— WHAT THE TASK REQUIRES —
Retype, exactly as they appear below, the lines between the line holding "d'entendre ceux qui" and the line holding "Le Pape exprime ses condoléances suite au", both ends included.
DATA SHOWN Block Start
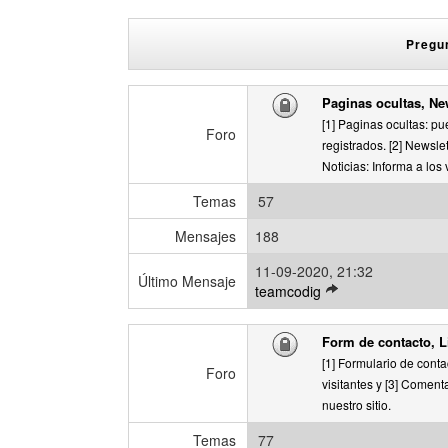
r
s
ú
a
Pregun
l
j
t
e
i
Paginas ocultas, New
m
[1] Paginas ocultas: p
o
Foro
registrados. [2] Newslet
m
Noticias: Informa a los 
e
n
Temas
57
s
a
Mensajes
188
j
e
11-09-2020, 21:32
Último Mensaje
V
teamcodig
e
r
Form de contacto, L
ú
[1] Formulario de conta
l
Foro
visitantes y [3] Coment
t
nuestro sitio.
i
m
Temas
77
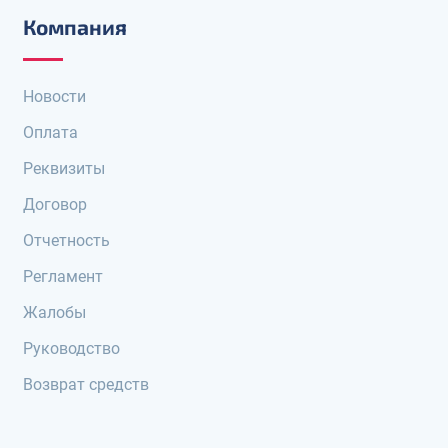
Компания
Новости
Оплата
Реквизиты
Договор
Отчетность
Регламент
Жалобы
Руководство
Возврат средств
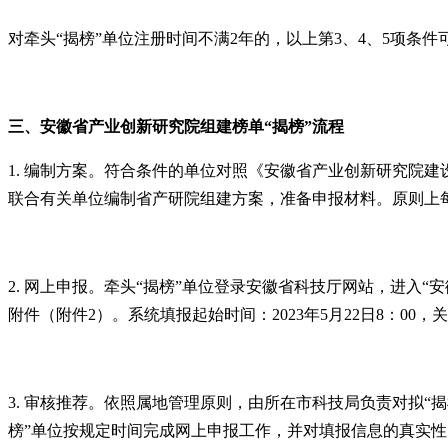
对牵头“揭榜”单位注册时间不满2年的，以上第3、4、5项条
三、安徽省产业创新研究院组建
榜单
“揭榜”流程
1. 编制方案。符合条件的单位对照《安徽省产业创新研究院
联合有关单位编制省产研院组建方案，准备申报材料。原则上每
2. 网上申报。牵头“揭榜”单位登录安徽省科技厅网站，进入
附件（附件2）。系统填报起始时间：2023年5月22日8：00，关
3. 审核推荐。依照属地管理原则，由所在市科技局负责对拟
榜”单位按规定时间完成网上申报工作，并对填报信息的真实性、完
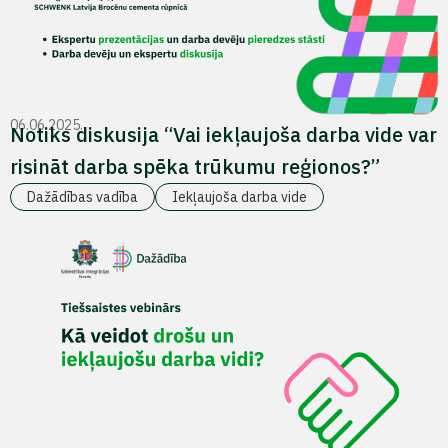
06.06.2025.
Notiks diskusija “Vai iekļaujoša darba vide var
risināt darba spēka trūkumu reģionos?”
Dažādības vadība
Iekļaujoša darba vide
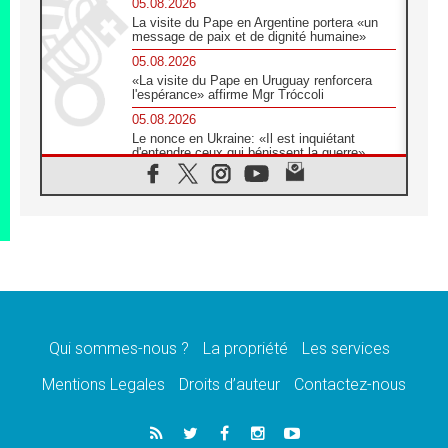
05.08.2026
La visite du Pape en Argentine portera «un
message de paix et de dignité humaine»
05.08.2026
«La visite du Pape en Uruguay renforcera
l'espérance» affirme Mgr Tróccoli
05.08.2026
Le nonce en Ukraine: «Il est inquiétant
d'entendre ceux qui bénissent la guerre»
05.08.2026
Léon XIV au Pérou, une lueur d'espoir pour
un peuple en quête de paix
05.08.2026
SCEAM: L'Église en Afrique vers
l'Assemblée ecclésiale de 2028 depuis
Addis-Abeba
05.08.2026
Le Pape exprime ses condoléances suite au
décès du cardinal Júlio Langa
Qui sommes-nous ?
La propriété
Les services
05.08.2026
Mentions Legales
Droits d’auteur
Contactez-nous
Le Pape attendu en novembre en Uruguay,
en Argentine et au Pérou
05.08.2026
Audience générale: la prière est un acte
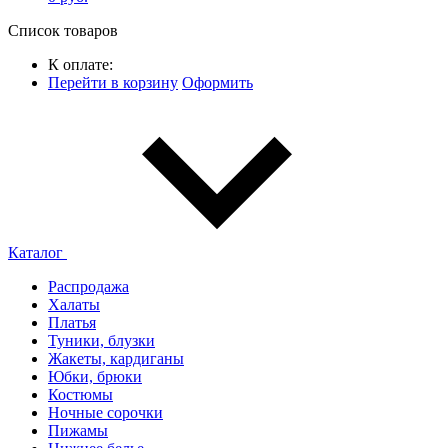
Список товаров
К оплате:
Перейти в корзину
Оформить
Каталог
Распродажа
Халаты
Платья
Туники, блузки
Жакеты, кардиганы
Юбки, брюки
Костюмы
Ночные сорочки
Пижамы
DATA SHOWN Block End
— SOLUTION TO THIS EXERCISE —
d'entendre ceux qui bénissent la guerre»
05.08.2026
Léon XIV au Pérou, une lueur d'espoir pour
un peuple en quête de paix
05.08.2026
SCEAM: L'Église en Afrique vers
l'Assemblée ecclésiale de 2028 depuis
Addis-Abeba
05.08.2026
Le Pape exprime ses condoléances suite au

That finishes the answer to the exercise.